U.S. energy firms this week cut the number of oil and natural gas rigs operating to the lowest since January 2022, energy services firm Baker Hughes said in its closely followed report on June 7.
The oil and gas rig count, an early indicator of future output, fell by six to 594 in the week to June 7, decreasing for the second time in three weeks.
Baker Hughes said that puts the total rig count down 101, or 15% below this time last year.
Baker Hughes said oil rigs fell four to 492 this week, also their lowest since January 2022, while gas rigs dropped by two to 98, their lowest since October 2021.

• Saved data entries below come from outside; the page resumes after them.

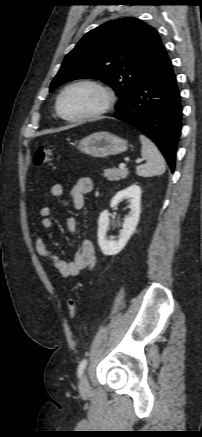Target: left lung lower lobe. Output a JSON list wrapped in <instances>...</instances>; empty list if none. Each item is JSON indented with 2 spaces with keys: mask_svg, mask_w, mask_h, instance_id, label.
Instances as JSON below:
<instances>
[{
  "mask_svg": "<svg viewBox=\"0 0 202 437\" xmlns=\"http://www.w3.org/2000/svg\"><path fill=\"white\" fill-rule=\"evenodd\" d=\"M113 117L125 121L154 141L172 172L182 127V106L171 60L168 56L119 106Z\"/></svg>",
  "mask_w": 202,
  "mask_h": 437,
  "instance_id": "1",
  "label": "left lung lower lobe"
}]
</instances>
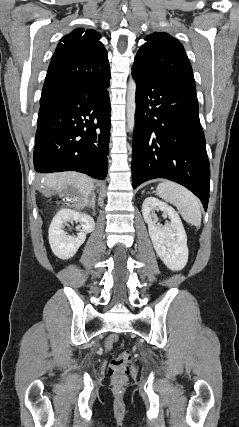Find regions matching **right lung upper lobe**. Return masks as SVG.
I'll list each match as a JSON object with an SVG mask.
<instances>
[{
	"label": "right lung upper lobe",
	"instance_id": "cb5924a9",
	"mask_svg": "<svg viewBox=\"0 0 239 427\" xmlns=\"http://www.w3.org/2000/svg\"><path fill=\"white\" fill-rule=\"evenodd\" d=\"M94 30L76 29L64 36L52 57L42 95L69 83L94 82L110 74L107 51Z\"/></svg>",
	"mask_w": 239,
	"mask_h": 427
}]
</instances>
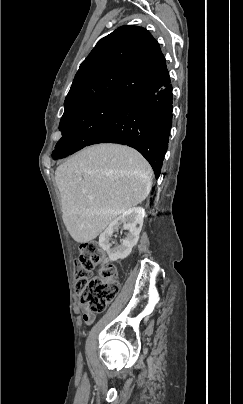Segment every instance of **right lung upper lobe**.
I'll list each match as a JSON object with an SVG mask.
<instances>
[{
	"instance_id": "right-lung-upper-lobe-1",
	"label": "right lung upper lobe",
	"mask_w": 243,
	"mask_h": 404,
	"mask_svg": "<svg viewBox=\"0 0 243 404\" xmlns=\"http://www.w3.org/2000/svg\"><path fill=\"white\" fill-rule=\"evenodd\" d=\"M168 78L165 58L149 31L121 26L102 38L80 65L64 113L96 100H128L160 88Z\"/></svg>"
}]
</instances>
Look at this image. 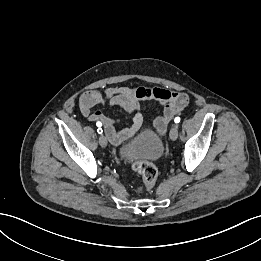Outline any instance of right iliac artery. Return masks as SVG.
I'll use <instances>...</instances> for the list:
<instances>
[{
  "instance_id": "right-iliac-artery-1",
  "label": "right iliac artery",
  "mask_w": 261,
  "mask_h": 261,
  "mask_svg": "<svg viewBox=\"0 0 261 261\" xmlns=\"http://www.w3.org/2000/svg\"><path fill=\"white\" fill-rule=\"evenodd\" d=\"M96 125H97V127H98L97 132H98L99 134H102V133H103V130H102V128H101V126H102L101 122H97Z\"/></svg>"
}]
</instances>
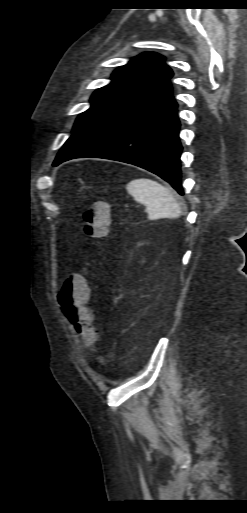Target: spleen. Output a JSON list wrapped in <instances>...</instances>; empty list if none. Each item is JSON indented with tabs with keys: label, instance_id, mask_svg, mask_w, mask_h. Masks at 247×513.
<instances>
[{
	"label": "spleen",
	"instance_id": "obj_1",
	"mask_svg": "<svg viewBox=\"0 0 247 513\" xmlns=\"http://www.w3.org/2000/svg\"><path fill=\"white\" fill-rule=\"evenodd\" d=\"M126 190L136 202L146 206L149 220L176 218L182 213L172 192L155 180L133 179L126 185Z\"/></svg>",
	"mask_w": 247,
	"mask_h": 513
}]
</instances>
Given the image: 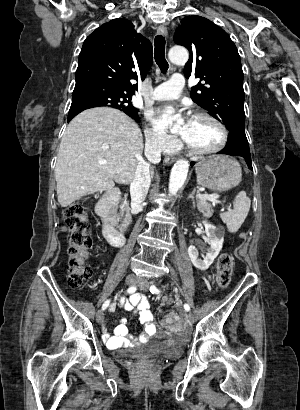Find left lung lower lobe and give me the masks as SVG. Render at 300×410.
<instances>
[{
  "label": "left lung lower lobe",
  "mask_w": 300,
  "mask_h": 410,
  "mask_svg": "<svg viewBox=\"0 0 300 410\" xmlns=\"http://www.w3.org/2000/svg\"><path fill=\"white\" fill-rule=\"evenodd\" d=\"M218 154L242 156L245 158L248 167L252 169L250 150L245 133L240 131H230L226 147L219 151ZM193 165L194 163L192 162L191 166Z\"/></svg>",
  "instance_id": "1"
}]
</instances>
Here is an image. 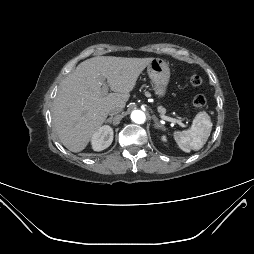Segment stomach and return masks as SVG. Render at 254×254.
<instances>
[{"label":"stomach","instance_id":"0dacf381","mask_svg":"<svg viewBox=\"0 0 254 254\" xmlns=\"http://www.w3.org/2000/svg\"><path fill=\"white\" fill-rule=\"evenodd\" d=\"M147 73L153 83L155 94L162 98L165 96L170 79V69L164 60L153 58L147 65Z\"/></svg>","mask_w":254,"mask_h":254}]
</instances>
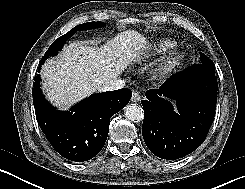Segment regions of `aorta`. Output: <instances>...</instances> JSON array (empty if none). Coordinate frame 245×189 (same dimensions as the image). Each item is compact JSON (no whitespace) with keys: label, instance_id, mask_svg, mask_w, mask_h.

The oil and gas rig count dropped about 20% in 2023 after rising by 33% in 2022 and 67% in 2021, due to a decline in oil and gas prices, higher labor and equipment costs from soaring inflation and as companies focused on paying down debt and boosting shareholder returns instead of raising output.
U.S. oil futures were up about 6% so far in 2024 after dropping by 11% in 2023, while U.S. gas futures were up about 16% so far in 2024 after plunging by 44% in 2023.
That increase in oil prices should encourage drillers to boost U.S. crude output from a record 12.9 MMbbl/d in 2023 to 13.2 MMbbl/d in 2024 and 13.7 MMbbl/d in 2025, according to the latest U.S. Energy Information Administration (EIA) outlook.
Even though gas futures were trading higher now, several producers reduced spending on drilling activities earlier in the year after prices dropped to 3-1/2-year lows in February and March.
That drilling decline should cause U.S. gas output to slide to 103 Bcf/d in 2024, down from a record high of 103.8 Bcf/d in 2023, according to the EIA.